Monday, Apr. 26, 1993

The End Is Near?

By GEORGE J. CHURCH

David Koresh must be the only author ever to have the FBI waiting to distribute his manuscript. As soon as the cult leader has finished decoding the symbolism of the seven seals in the Book of Revelation, FBI agents surrounding the compound near Waco, Texas, where Koresh and his Branch Davidian cult are holed up, will pick up the longhand manuscript and convey it to Koresh's lawyer, Dick DeGuerin, who will present it to two noted biblical experts for evaluation. Then, Koresh promises, he and 95 followers will finally surrender to federal authorities. That would end a siege that, as of Saturday night, had lasted 49 days -- five days longer than the Gulf War.

Alas, Koresh took four days to finish 30 handwritten pages about the first seal, and they still await editing by his top lieutenant, Steve Schneider. So, FBI men sourly note, a surrender may be months off, even if Koresh keeps his word -- and he has reneged on three previous promises to give up. "No one at our place is holding his breath," says FBI special agent Dick Swensen. Instead the FBI is continuing its psychological warfare. At all hours, agents blast harrowing noises out of loudspeakers -- the squeals of rabbits being slaughtered, the whine of a dentist's drill, the thunder of locomotives -- presumably in the hope that the Davidians might yield just to get some peace and quiet.

Both the FBI and the cultists' lawyers are making detailed preparations for a surrender. Koresh, accompanied by DeGuerin, would come out first and be whisked away, perhaps by helicopter.

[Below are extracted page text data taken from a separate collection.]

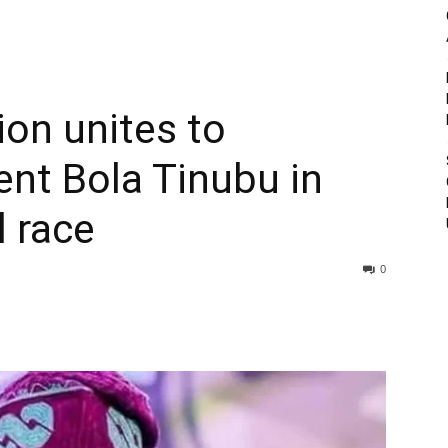
ion unites to
ent Bola Tinubu in
l race
0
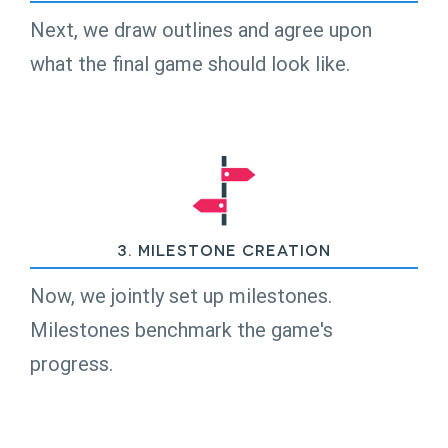
Next, we draw outlines and agree upon
what the final game should look like.
3. Milestone Creation
Now, we jointly set up milestones.
Milestones benchmark the game's
progress.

Others will walk up a dirt road about 100 yards, pass through metal detectors to make sure they are not carrying weapons, then board buses for a ride of several miles to a processing center already set up inside a cavernous airplane hangar on the grounds of Texas State Technical College. There they will be stripped, dressed in prison garb, photographed and sent to local jails.

DeGuerin and other lawyers meanwhile have begun planning a defense strategy for the ensuing trials. They will probably claim the protection of the First and Second Amendments for the Davidians' rights to practice even a bizarre religion and to bear even an arsenal of arms. Defense lawyers will also claim the Davidians fired only in self-defense when federal authorities stormed the compound. Four feds and, by Koresh's count, six cultists died.

The principal reason for thinking Koresh really might surrender soon is that for the first time, he says, he has received the "message" he was awaiting from God concerning the seven seals. Phillip Arnold, one of the experts in apocalyptic theology whom Koresh wants to examine his manuscript, and Koresh himself have provided some clues to his interpretation. In the Book of Revelation, also called the Apocalypse, the breaking of the first four seals by the Lamb of God (which Koresh now calls himself) unlooses the Four Horsemen of the Apocalypse: conquest, war, famine and death. Arnold thinks Koresh relates them to events in his leadership of the Davidian cult. The opening of the fifth seal discloses "the souls of those who had been slain for the word of God," which to Koresh might seem an obvious reference to the Feb. 28 gun battle. The breaking of the sixth seal produces an earthquake, and Koresh has predicted one soon in the Waco area. Behind the seventh seal are seven angels who blow successively on trumpets, signaling all manner of calamities: a rain of hail, fire and blood; locusts arising from a bottomless pit to bite men, who wish for death to end their torment. Koresh, in a letter dictated to DeGuerin last Wednesday, said his writing "will cause the winds of God's wrath to be held back a little longer."

But will a ninth-grade dropout who plainly relishes the glare of world publicity relinquish it all to lead his followers into prison? "Koresh is blowing smoke," says Wayman Mullins, a criminal-justice professor and hostage-negotiations trainer at Southwest Texas State University. "It's notoriety and grandstanding."

Increasingly frustrated, federal authorities are talking of forcible ways to end the siege. They are believed to be considering using tear gas and other nonlethal chemicals, trying to shoot Koresh by sniper fire through a window, or crumbling a corner of the building by ramming tanks or other armored vehicles into it. But they worry about harming the 17 children thought to be inside. In practice, any use of force would have to be approved by the White House, which has let it be known that it is watching closely and hopes for a nonviolent solution. So the feds probably will continue waiting out the Davidians -- for how long, nobody knows. At Satellite City, the press encampment out near the compound, mailboxes have gone up, garbage is regularly collected, an Easter service was held, and there is an unelected mayor. The latest gag among a press corps going quietly mad with boredom is that Waco has become an acronym for We Ain't Coming Out.